*** Data for this exercise Section Begins ***
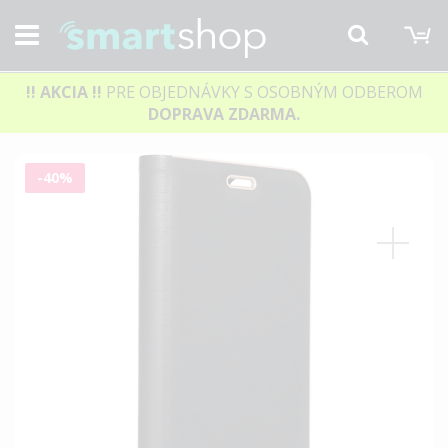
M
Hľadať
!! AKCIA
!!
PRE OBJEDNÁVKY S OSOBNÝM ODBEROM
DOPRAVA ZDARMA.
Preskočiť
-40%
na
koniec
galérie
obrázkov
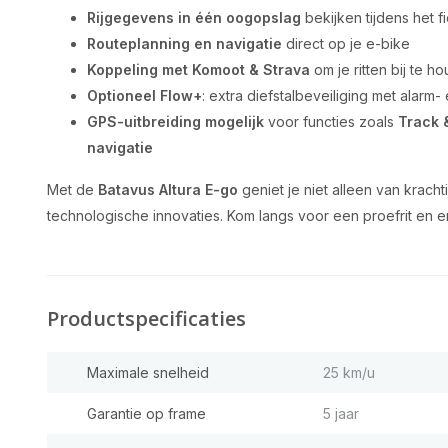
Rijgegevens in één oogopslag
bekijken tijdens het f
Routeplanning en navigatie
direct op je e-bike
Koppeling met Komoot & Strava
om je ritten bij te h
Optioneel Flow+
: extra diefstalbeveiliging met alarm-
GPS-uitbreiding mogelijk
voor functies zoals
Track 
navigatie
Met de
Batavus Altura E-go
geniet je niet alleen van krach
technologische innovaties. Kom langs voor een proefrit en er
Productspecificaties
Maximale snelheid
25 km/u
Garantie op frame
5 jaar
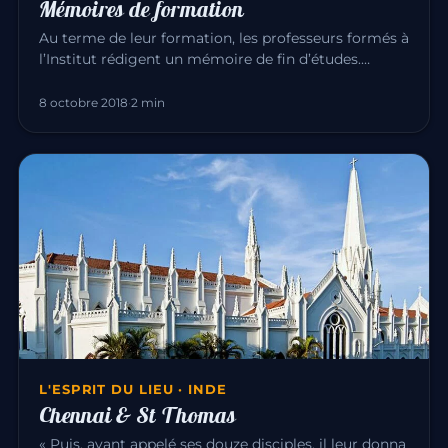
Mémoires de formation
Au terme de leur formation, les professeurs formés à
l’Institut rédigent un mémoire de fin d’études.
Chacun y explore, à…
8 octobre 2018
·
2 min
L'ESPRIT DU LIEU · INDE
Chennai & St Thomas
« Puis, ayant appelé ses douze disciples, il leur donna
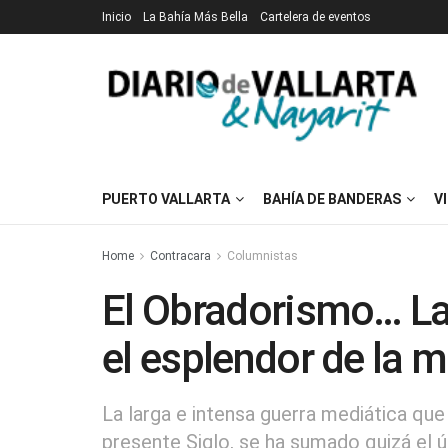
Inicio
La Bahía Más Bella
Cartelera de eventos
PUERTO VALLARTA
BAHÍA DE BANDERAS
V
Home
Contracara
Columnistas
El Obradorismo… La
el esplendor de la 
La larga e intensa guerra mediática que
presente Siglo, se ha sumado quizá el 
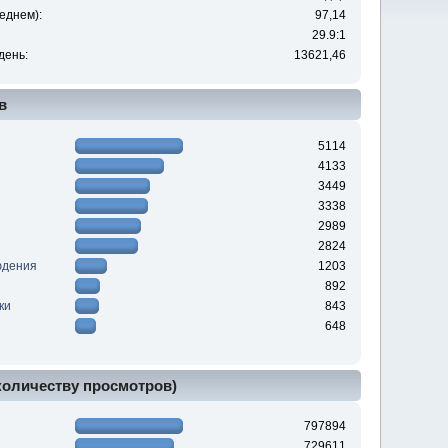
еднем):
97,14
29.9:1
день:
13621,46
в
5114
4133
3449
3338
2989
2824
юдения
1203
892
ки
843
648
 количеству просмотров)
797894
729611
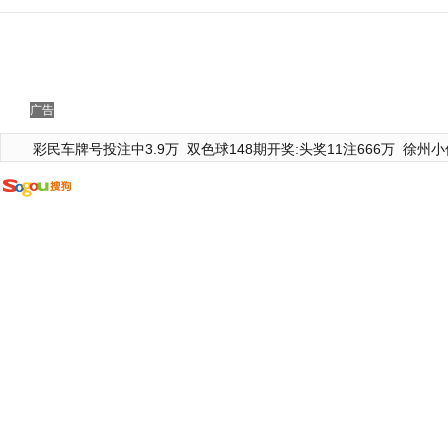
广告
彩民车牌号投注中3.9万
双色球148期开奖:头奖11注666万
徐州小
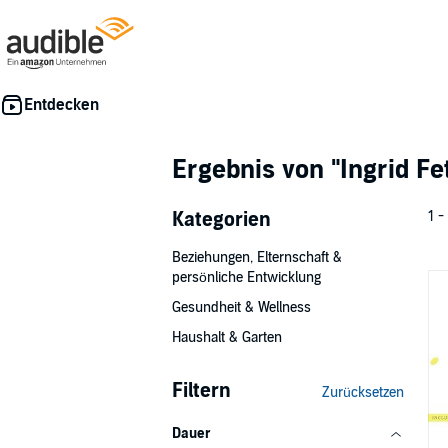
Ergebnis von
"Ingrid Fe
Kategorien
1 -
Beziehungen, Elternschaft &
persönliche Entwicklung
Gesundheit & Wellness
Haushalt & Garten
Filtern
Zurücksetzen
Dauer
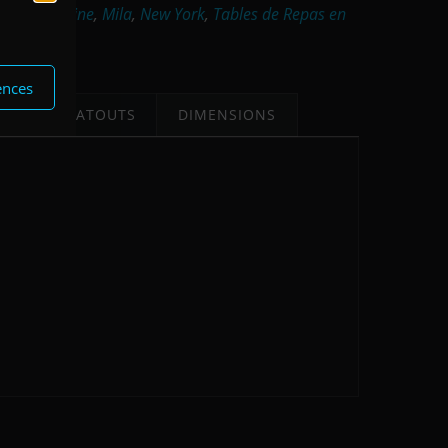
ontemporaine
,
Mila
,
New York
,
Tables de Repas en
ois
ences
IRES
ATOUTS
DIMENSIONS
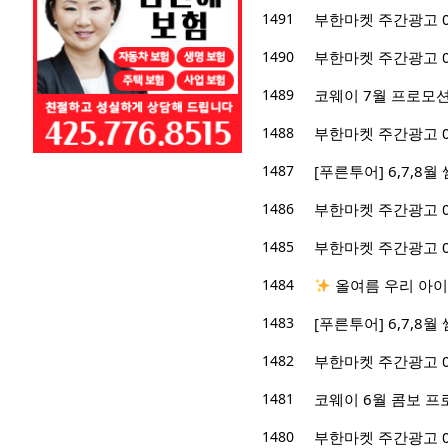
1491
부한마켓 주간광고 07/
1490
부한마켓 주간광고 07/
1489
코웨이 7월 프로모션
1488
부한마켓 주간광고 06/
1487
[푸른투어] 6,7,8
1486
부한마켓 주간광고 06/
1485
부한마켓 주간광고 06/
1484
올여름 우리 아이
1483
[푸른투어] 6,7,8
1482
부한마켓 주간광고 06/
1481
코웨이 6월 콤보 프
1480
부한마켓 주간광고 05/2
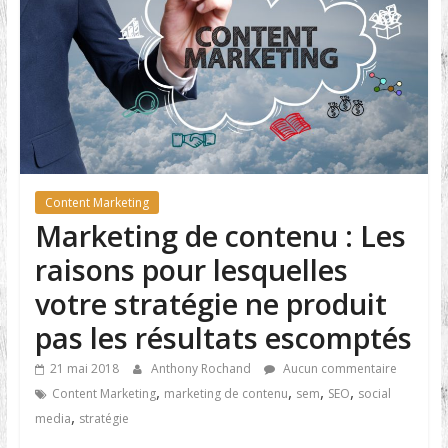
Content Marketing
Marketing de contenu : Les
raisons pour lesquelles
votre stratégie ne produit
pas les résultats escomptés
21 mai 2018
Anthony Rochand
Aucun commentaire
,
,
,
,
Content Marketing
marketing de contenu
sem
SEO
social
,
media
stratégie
*** Data for this exercise Section Ends ***
*** Data for this exercise Section Begins ***
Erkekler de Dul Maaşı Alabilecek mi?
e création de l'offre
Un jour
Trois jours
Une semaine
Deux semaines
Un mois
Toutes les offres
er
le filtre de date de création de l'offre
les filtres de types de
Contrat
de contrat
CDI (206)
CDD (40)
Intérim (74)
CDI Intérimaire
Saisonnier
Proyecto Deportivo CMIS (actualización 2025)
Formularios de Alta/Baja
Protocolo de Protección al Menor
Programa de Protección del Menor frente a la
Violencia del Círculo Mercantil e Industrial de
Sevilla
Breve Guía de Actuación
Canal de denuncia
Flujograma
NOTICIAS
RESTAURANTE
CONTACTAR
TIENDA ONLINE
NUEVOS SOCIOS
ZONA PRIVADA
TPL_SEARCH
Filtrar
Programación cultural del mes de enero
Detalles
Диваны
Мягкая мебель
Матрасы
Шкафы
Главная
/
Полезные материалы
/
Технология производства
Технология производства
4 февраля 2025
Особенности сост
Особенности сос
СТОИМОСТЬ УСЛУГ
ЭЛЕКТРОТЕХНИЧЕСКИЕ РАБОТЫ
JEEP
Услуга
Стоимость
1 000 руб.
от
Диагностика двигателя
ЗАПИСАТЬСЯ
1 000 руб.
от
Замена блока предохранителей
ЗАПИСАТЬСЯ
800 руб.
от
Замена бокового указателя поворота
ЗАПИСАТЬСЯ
*** Data for this exercise Section Ends ***
◆ What is expected ◆
From the data above, report how many lines hold the word "leur", answering with the number by itself.

◆ Task solution ◆
2